Casually played games like these, says Luis Ordaz, are commonplace in Latin America, where many grew up dreaming of becoming professional players.

Rios says that he wanted to make a career of it, “but there wasn’t enough money.”

Luis Ordaz, who plays in a Sunday league in Springfield, also recalls childhood dreams of playing professionally.

“I still dream,” he says, though his expectations have changed.

Now, he’s simply happy to be playing after having back surgery last year.

“Maybe I’ll have one day when I can’t play,” he says, adding that he’d like to start coaching. “But maybe I can still enjoy it with my team.”

Playing under the hot sun, says Ordaz, is something they all grew up doing. “Some Americans, they play 20 minutes (in the heat) and that’s it,” says Ordaz. “But we’re more used to it.”

“We’re more accustomed,” agrees Leticia Morales, who sometimes plays during her lunch break in a game with about a dozen other women.

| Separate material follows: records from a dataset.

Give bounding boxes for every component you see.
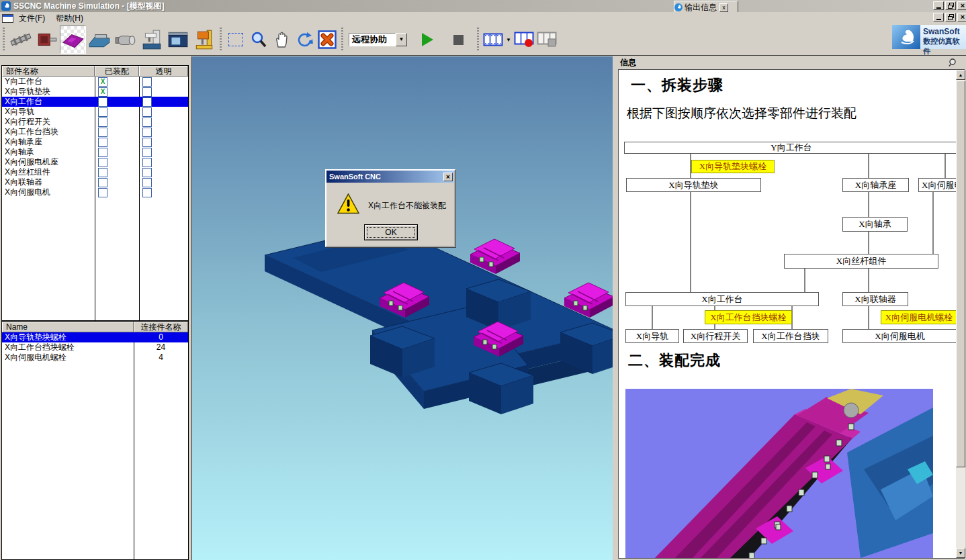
app-icon <box>1 1 11 11</box>
child-restore-button[interactable] <box>945 13 956 21</box>
drill-press-button[interactable] <box>191 26 217 54</box>
flow-box-x-table-stop-bolt: X向工作台挡块螺栓 <box>705 310 792 324</box>
fit-view-button[interactable] <box>316 27 339 52</box>
info-caption-bar: 信息 <box>617 56 966 69</box>
parts-row[interactable]: X向工作台挡块 <box>2 127 188 137</box>
section1-heading: 一、拆装步骤 <box>631 75 723 95</box>
dialog-title-bar[interactable]: SwanSoft CNC × <box>326 171 454 183</box>
headstock-button[interactable] <box>34 26 60 54</box>
zoom-button[interactable] <box>247 27 270 52</box>
flow-box-x-coupling: X向联轴器 <box>842 292 908 306</box>
output-window-close-button[interactable]: x <box>719 3 728 12</box>
assembled-checkbox[interactable] <box>98 107 107 117</box>
spindle-button[interactable] <box>112 26 138 54</box>
col-bolt-name[interactable]: Name <box>2 322 134 332</box>
dialog-message: X向工作台不能被装配 <box>368 200 446 212</box>
menu-help[interactable]: 帮助(H) <box>50 11 89 26</box>
bolts-row[interactable]: X向工作台挡块螺栓 24 <box>2 342 188 353</box>
model-viewport[interactable]: SwanSoft CNC × X向工作台不能被装配 OK <box>191 56 613 560</box>
parts-row[interactable]: X向导轨 <box>2 107 188 117</box>
close-button[interactable]: × <box>957 1 966 10</box>
film-stop-button[interactable] <box>535 27 558 52</box>
transparent-checkbox[interactable] <box>142 97 152 107</box>
menu-file[interactable]: 文件(F) <box>13 11 50 26</box>
lead-screw-button[interactable] <box>7 26 34 54</box>
transparent-checkbox[interactable] <box>142 168 152 177</box>
restore-button[interactable] <box>945 1 956 10</box>
transparent-checkbox[interactable] <box>142 148 152 157</box>
assembled-checkbox[interactable] <box>98 188 107 197</box>
remote-assist-combo[interactable]: 远程协助 ▼ <box>349 32 407 47</box>
scroll-thumb[interactable] <box>956 81 965 467</box>
film-record-button[interactable] <box>513 27 535 52</box>
select-rect-button[interactable] <box>224 27 247 52</box>
pin-icon[interactable] <box>949 58 957 66</box>
transparent-checkbox[interactable] <box>142 87 152 97</box>
parts-row-selected[interactable]: X向工作台 <box>2 97 188 107</box>
assembled-checkbox[interactable] <box>98 148 107 157</box>
restore-icon <box>948 3 954 9</box>
machine-bed-button[interactable] <box>86 26 112 54</box>
stop-button[interactable] <box>453 35 464 45</box>
transparent-checkbox[interactable] <box>142 188 152 197</box>
transparent-checkbox[interactable] <box>142 158 152 167</box>
parts-row[interactable]: X向丝杠组件 <box>2 167 188 177</box>
parts-row[interactable]: X向伺服电机座 <box>2 157 188 167</box>
assembled-checkbox[interactable] <box>98 178 107 187</box>
cnc-lathe-button[interactable] <box>165 26 191 54</box>
child-minimize-button[interactable] <box>933 13 944 21</box>
parts-row[interactable]: X向联轴器 <box>2 177 188 187</box>
minimize-icon <box>936 7 941 9</box>
assembled-checkbox[interactable]: X <box>98 77 107 87</box>
parts-panel: 部件名称 已装配 透明 Y向工作台 X X向导轨垫块 X X向工作台 <box>0 56 191 560</box>
transparent-checkbox[interactable] <box>142 128 152 137</box>
assembled-checkbox[interactable] <box>98 168 107 177</box>
parts-row[interactable]: X向行程开关 <box>2 117 188 127</box>
child-close-button[interactable]: × <box>957 13 966 21</box>
parts-row[interactable]: X向伺服电机 <box>2 187 188 197</box>
combo-arrow-icon[interactable]: ▼ <box>396 33 407 46</box>
assembled-checkbox[interactable] <box>98 118 107 127</box>
col-connector-count[interactable]: 连接件名称 <box>134 322 188 332</box>
close-icon: × <box>961 13 965 21</box>
transparent-checkbox[interactable] <box>142 107 152 117</box>
parts-row[interactable]: X向轴承 <box>2 147 188 157</box>
minimize-button[interactable] <box>933 1 944 10</box>
parts-row[interactable]: X向轴承座 <box>2 137 188 147</box>
milling-machine-button[interactable] <box>138 26 165 54</box>
parts-row[interactable]: X向导轨垫块 X <box>2 87 188 97</box>
pan-button[interactable] <box>270 27 293 52</box>
toolbar-grip[interactable] <box>341 28 343 52</box>
toolbar-grip[interactable] <box>220 28 222 52</box>
transparent-checkbox[interactable] <box>142 138 152 147</box>
scroll-down-button[interactable]: ▼ <box>956 548 965 558</box>
col-assembled[interactable]: 已装配 <box>95 66 139 77</box>
info-scrollbar[interactable]: ▲ ▼ <box>956 70 965 558</box>
parts-table-header: 部件名称 已装配 透明 <box>2 66 188 77</box>
play-button[interactable] <box>422 33 433 46</box>
film-dropdown-arrow[interactable]: ▼ <box>504 37 513 43</box>
transparent-checkbox[interactable] <box>142 178 152 187</box>
toolbar-grip[interactable] <box>3 28 5 52</box>
scroll-up-button[interactable]: ▲ <box>956 70 965 80</box>
film-button[interactable] <box>482 27 504 52</box>
col-part-name[interactable]: 部件名称 <box>2 66 95 77</box>
assembled-checkbox[interactable] <box>98 128 107 137</box>
bolts-row[interactable]: X向伺服电机螺栓 4 <box>2 353 188 363</box>
assembled-checkbox[interactable] <box>98 158 107 167</box>
ok-button[interactable]: OK <box>364 224 418 240</box>
assembled-checkbox[interactable] <box>98 138 107 147</box>
parts-row[interactable]: Y向工作台 X <box>2 77 188 87</box>
rotate-button[interactable] <box>293 27 316 52</box>
col-transparent[interactable]: 透明 <box>139 66 188 77</box>
transparent-checkbox[interactable] <box>142 77 152 87</box>
worktable-button[interactable] <box>60 26 86 54</box>
bolts-row-selected[interactable]: X向导轨垫块螺栓 0 <box>2 332 188 342</box>
film-stop-icon <box>537 32 557 48</box>
assembled-checkbox[interactable]: X <box>98 87 107 97</box>
transparent-checkbox[interactable] <box>142 118 152 127</box>
dialog-close-button[interactable]: × <box>443 173 453 181</box>
mdi-child-icon[interactable] <box>2 14 13 23</box>
assembled-checkbox[interactable] <box>98 97 107 107</box>
toolbar-grip[interactable] <box>477 28 479 52</box>
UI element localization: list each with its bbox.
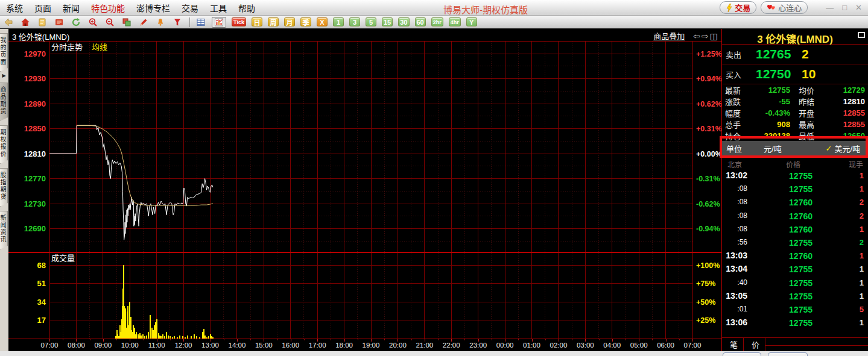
tick-row: 13:06127551 (722, 316, 868, 329)
left-tab-strip: 我的页面▶商品期货期权报价股指期货新闻资讯 (0, 29, 8, 356)
period-button-15[interactable]: 15 (382, 17, 393, 27)
document-icon[interactable] (36, 17, 48, 28)
quote-table-icon[interactable] (195, 17, 207, 28)
svg-text:12810: 12810 (24, 149, 46, 158)
svg-text:-0.94%: -0.94% (696, 225, 720, 233)
svg-text:+100%: +100% (696, 261, 720, 270)
buy-price: 12750 (756, 67, 802, 81)
tick-row: :08127601 (722, 223, 868, 236)
maximize-button[interactable]: □ (842, 3, 847, 12)
application-window: 系统页面新闻特色功能澎博专栏交易工具帮助 博易大师-期权仿真版 交易 心连心 —… (0, 0, 868, 356)
sidebar-expand-icon[interactable]: ▶ (0, 73, 8, 78)
restore-icon[interactable] (858, 32, 865, 38)
cascade-windows-icon[interactable] (121, 17, 133, 28)
period-button-3[interactable]: 3 (349, 17, 360, 27)
svg-text:34: 34 (37, 298, 46, 307)
panel-tab-笔[interactable]: 笔 (724, 338, 744, 352)
buy-qty: 10 (802, 67, 816, 81)
panel-tab-价[interactable]: 价 (746, 338, 765, 352)
period-button-周[interactable]: 周 (268, 17, 279, 27)
period-button-日[interactable]: 日 (252, 17, 262, 27)
highlight-annotation (720, 136, 868, 158)
menu-item[interactable]: 工具 (210, 2, 227, 14)
svg-text:51: 51 (37, 279, 46, 288)
period-button-1[interactable]: 1 (333, 17, 344, 27)
quote-panel-title: 3 伦外镍(LMND) (722, 29, 868, 45)
period-button-季[interactable]: 季 (300, 17, 311, 27)
tick-row: 13:02127551 (722, 169, 868, 183)
zoom-in-icon[interactable] (87, 17, 99, 28)
sidebar-tab-2[interactable]: 期权报价 (0, 125, 8, 164)
period-buttons: 日周月季X1351530602hr4hrY (246, 17, 477, 27)
svg-text:+0.62%: +0.62% (696, 100, 721, 108)
menu-item[interactable]: 新闻 (63, 2, 80, 14)
back-icon[interactable] (2, 17, 14, 28)
svg-text:+50%: +50% (696, 298, 715, 307)
toolbar-separator (189, 17, 190, 27)
tick-chart-button[interactable]: Tick (232, 17, 246, 27)
sidebar-tab-4[interactable]: 新闻资讯 (0, 211, 8, 249)
bottom-button[interactable] (768, 352, 808, 356)
menu-item[interactable]: 特色功能 (91, 2, 125, 14)
bottom-strip (0, 351, 868, 356)
chart-header: 3 伦外镍(LMND) 商品叠加 ⇦ ⇨ ◫ (8, 29, 721, 42)
period-button-月[interactable]: 月 (284, 17, 295, 27)
svg-text:-0.31%: -0.31% (696, 175, 720, 183)
filter-icon[interactable] (171, 17, 183, 28)
tick-row: :08127602 (722, 210, 868, 223)
period-button-60[interactable]: 60 (415, 17, 426, 27)
menu-item[interactable]: 帮助 (238, 2, 255, 14)
pencil-icon[interactable] (138, 17, 150, 28)
svg-text:+0.31%: +0.31% (696, 125, 721, 133)
svg-text:17: 17 (37, 316, 46, 325)
refresh-icon[interactable] (70, 17, 82, 28)
intraday-chart: 1297012930128901285012810127701273012690… (8, 42, 721, 339)
minimize-button[interactable]: — (826, 3, 834, 12)
svg-text:+0.00%: +0.00% (696, 150, 721, 158)
period-button-X[interactable]: X (317, 17, 328, 27)
close-button[interactable]: ✕ (855, 3, 862, 12)
svg-text:12970: 12970 (24, 49, 46, 58)
svg-text:-0.62%: -0.62% (696, 200, 720, 208)
bottom-button[interactable] (723, 352, 761, 356)
home-icon[interactable] (19, 17, 31, 28)
commodity-overlay-link[interactable]: 商品叠加 (653, 30, 685, 42)
svg-text:12890: 12890 (24, 99, 46, 108)
menu-item[interactable]: 澎博专栏 (136, 2, 170, 14)
prev-arrow-icon[interactable]: ⇦ (693, 31, 700, 41)
next-arrow-icon[interactable]: ⇨ (702, 31, 709, 41)
svg-text:12770: 12770 (24, 174, 46, 183)
heart-button[interactable]: 心连心 (761, 1, 808, 14)
window-title: 博易大师-期权仿真版 (443, 3, 528, 16)
chart-header-controls: 商品叠加 ⇦ ⇨ ◫ (653, 30, 718, 42)
svg-text:分时走势: 分时走势 (51, 43, 83, 52)
quote-panel: 3 伦外镍(LMND) 卖出 12765 2 买入 12750 10 最新127… (721, 29, 868, 351)
menu-item[interactable]: 页面 (34, 2, 51, 14)
period-button-5[interactable]: 5 (366, 17, 376, 27)
bell-icon[interactable] (154, 17, 166, 28)
svg-text:+25%: +25% (696, 316, 715, 325)
tick-row: 13:05127551 (722, 290, 868, 303)
news-icon[interactable] (53, 17, 65, 28)
period-button-2hr[interactable]: 2hr (431, 17, 443, 27)
buy-label: 买入 (726, 69, 752, 80)
chart-region: 3 伦外镍(LMND) 商品叠加 ⇦ ⇨ ◫ 12970129301289012… (8, 29, 721, 351)
sidebar-tab-3[interactable]: 股指期货 (0, 168, 8, 207)
period-button-Y[interactable]: Y (466, 17, 477, 27)
period-button-4hr[interactable]: 4hr (449, 17, 461, 27)
menu-item[interactable]: 交易 (182, 2, 198, 14)
sidebar-tab-1[interactable]: 商品期货 (0, 83, 8, 121)
period-button-30[interactable]: 30 (398, 17, 409, 27)
stat-row: 幅度-0.43%开盘12855 (722, 107, 868, 119)
trade-button[interactable]: 交易 (720, 1, 756, 14)
zoom-out-icon[interactable] (104, 17, 116, 28)
price-line (49, 125, 213, 240)
lightning-icon (726, 4, 733, 12)
toolbar: Tick 日周月季X1351530602hr4hrY (0, 16, 868, 29)
chart-title: 3 伦外镍(LMND) (12, 31, 69, 42)
sidebar-tab-0[interactable]: 我的页面 (0, 33, 8, 72)
menu-item[interactable]: 系统 (6, 2, 23, 14)
svg-text:12690: 12690 (24, 224, 46, 233)
chart-view-icon[interactable] (212, 17, 226, 28)
split-view-icon[interactable]: ◫ (710, 31, 718, 41)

Still, says Ordaz, by the time he’s done with work and play for the day, he’s also done with the sun.

“When I get home I don’t want to do anything outside,” he says, adding that his 4-year-old usually has other plans.

Just as a Friday game wraps up, the sun tucks away for the evening. Asked why they don’t wait until now to start: “They gotta go,” Ordaz says, looking at his watch. “Because they gotta get ready for tomorrow.”